Thiadiaye est une ville de l'ouest du Sénégal, située au sud-est de Dakar.

Histoire[modifier | modifier le code]

Historiquement, Thiadiaye appartient au Djiéguème. Selon le doyen Maurice Birane Ndour, les auteurs européens jusqu’à l’abbé Boilat -y compris Becker et Martin- ont cru que le Djéguème était un royaume. Mais jusqu’au XIVe siècle, tous les royaumes qu’on appelait « les provinces au sud du Baol » ou « les provinces sérères indépendantes au sud du Baol » à savoir : le Mbadane, le Djéguème, le Nianing, les pays Safènes, le Soussoum-Sandock et la province du Kaba (sur la route de Bambèye avant Khombole), étaient des sociétés acéphales.

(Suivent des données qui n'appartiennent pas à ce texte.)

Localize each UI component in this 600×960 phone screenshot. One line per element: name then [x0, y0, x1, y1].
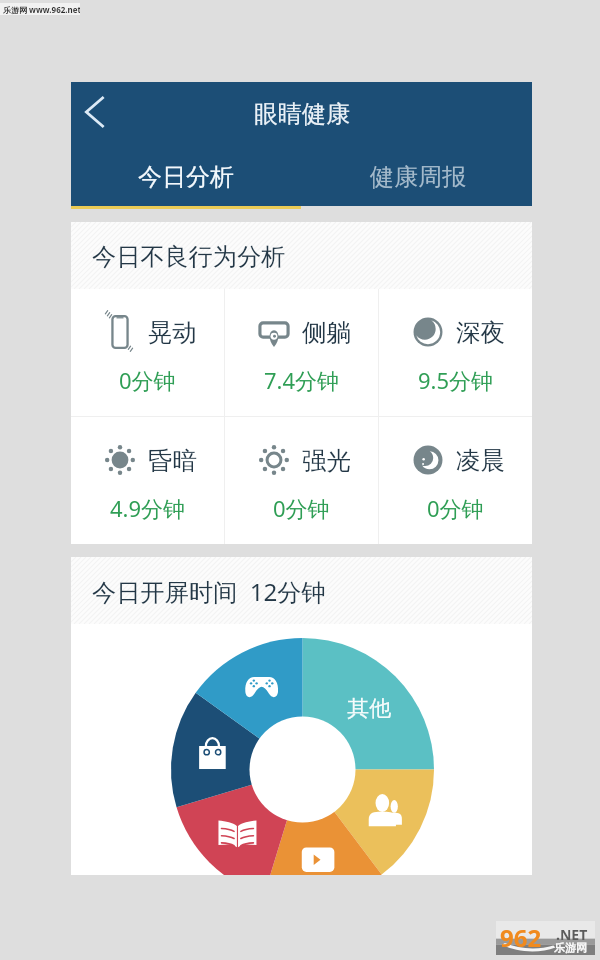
button[interactable]: 晃动 [71, 289, 224, 416]
button[interactable]: 健康周报 [301, 144, 532, 206]
staticText: 眼睛健康 [254, 99, 350, 129]
staticText: 侧躺 [302, 317, 351, 348]
staticText: 0分钟 [119, 365, 176, 395]
staticText: .NET [556, 925, 588, 944]
staticText: 今日不良行为分析 [92, 242, 286, 272]
staticText: 深夜 [456, 317, 505, 348]
button[interactable]: 侧躺 [225, 289, 378, 416]
staticText: 健康周报 [370, 162, 466, 192]
staticText: 7.4分钟 [264, 365, 340, 395]
staticText: 9.5分钟 [418, 365, 494, 395]
staticText: 其他 [347, 695, 391, 723]
button[interactable]: 昏暗 [71, 417, 224, 544]
button[interactable]: 深夜 [379, 289, 532, 416]
button[interactable]: Back [72, 89, 118, 135]
staticText: 962 [500, 921, 542, 954]
staticText: 晃动 [148, 317, 197, 348]
staticText: 4.9分钟 [110, 493, 186, 523]
staticText: 乐游网 www.962.net [3, 4, 80, 15]
staticText: 乐游网 [554, 941, 587, 955]
staticText: 0分钟 [427, 493, 484, 523]
staticText: 凌晨 [456, 445, 505, 476]
button[interactable]: 凌晨 [379, 417, 532, 544]
staticText: 0分钟 [273, 493, 330, 523]
button[interactable]: 今日分析 [71, 144, 301, 206]
staticText: 今日分析 [138, 162, 234, 192]
staticText: 强光 [302, 445, 351, 476]
button[interactable]: 强光 [225, 417, 378, 544]
staticText: 今日开屏时间 12分钟 [92, 575, 326, 608]
staticText: 昏暗 [148, 445, 197, 476]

Les provinces du sud du Baol s’étendaient du Mbadane jusqu’à Bargny en passant par la vallée du Thiamassas. Cependant, il faut noter que l’autorité du roi du Baol était très relâchée du fait que les Sérères étaient très rebelles.

Par ailleurs, ils étaient géographiquement très favorisés. Par exemple, autour du Mbadane et du Ndimague, ils creusaient des tranchées appelées « o ngasu » en sérère. Ces tranchées étaient entourées de branches de l’arbre très épineux qu’on appelle « Ngol ». Ce « Ngasu » avait quatre portes qui permettaient aux animaux de pouvoir passer et elles étaient constamment gardées par des tireurs d’élite. Ainsi, le Baol ne pouvait que faire des razzias dans la campagne aux alentours de Ndimague. Beaucoup de propriétaires terriens (lamanes) dans les provinces au sud du Baol, ont obtenu leurs terres principalement par trois modes :

  • le droit de feu : ce mode d’acquisition de la terre consistait à allumer un feu de brousse encore appelé o naay. L’étendue de terre ainsi brûlée appartenait à celui qui avait provoqué le feu de brousse. Le droit de feu est Yal lanq ou Yal dax c’est-à-dire les propriétaires fonciers : les lamanes. Ce droit (de feu) est de nature matrilinéaire.
  • Le droit de hache encore appelé « O lif » consistait à couper les arbres à moitié et marquer ainsi son territoire. Le droit de hache est détenu par les « Yaal baax » (propriétaires de hache) ou « Yal xa qol » (propriétaire de champs) en vertu du défrichement effectif auquel leurs pères ont procédé sur les périmètres que les yal dax leur ont attribué. Ce droit (de hâche) est de nature patrilinéaire.

Ainsi, on dit souvent en sérère : lanq a ndok ya’es (terres de ma lignée maternelle) et baax faap es (hache de mon père).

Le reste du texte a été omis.